Work required: Both the line containing "Tipo di Organizzazione" and the line containing "Sede principale" belong to the span. Output exactly that span from the listing below, and nothing outside it.
************
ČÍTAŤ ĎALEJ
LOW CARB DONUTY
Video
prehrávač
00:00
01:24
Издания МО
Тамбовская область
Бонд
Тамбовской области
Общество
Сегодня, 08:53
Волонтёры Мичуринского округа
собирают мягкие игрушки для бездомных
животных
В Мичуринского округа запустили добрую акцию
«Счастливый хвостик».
************
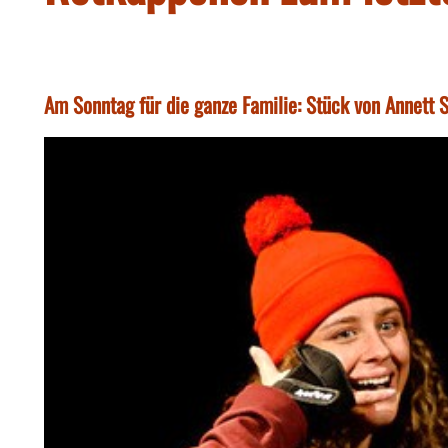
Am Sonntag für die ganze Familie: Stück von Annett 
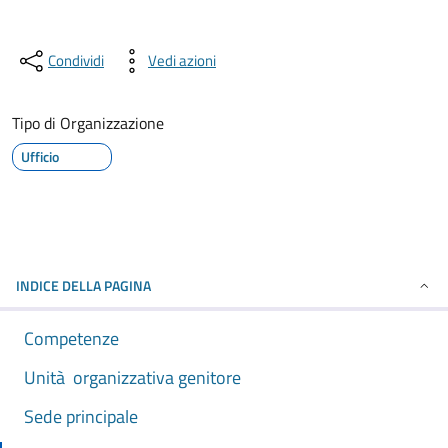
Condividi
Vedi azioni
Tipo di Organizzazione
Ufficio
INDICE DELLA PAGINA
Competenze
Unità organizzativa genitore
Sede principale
************
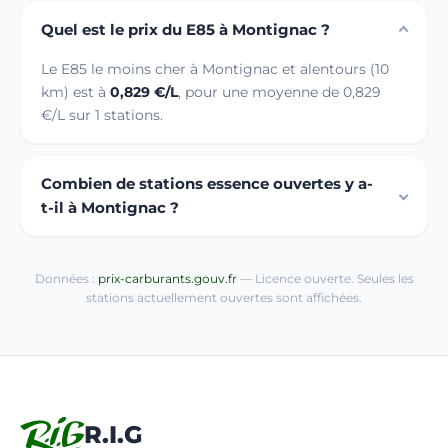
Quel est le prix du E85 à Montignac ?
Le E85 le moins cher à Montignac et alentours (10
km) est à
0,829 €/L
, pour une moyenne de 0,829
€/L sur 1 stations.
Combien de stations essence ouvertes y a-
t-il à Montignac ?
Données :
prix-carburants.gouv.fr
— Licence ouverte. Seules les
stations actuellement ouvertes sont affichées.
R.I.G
************
Solution:
Tipo di Organizzazione
Ufficio
INDICE DELLA PAGINA
Competenze
Unità organizzativa genitore
Sede principale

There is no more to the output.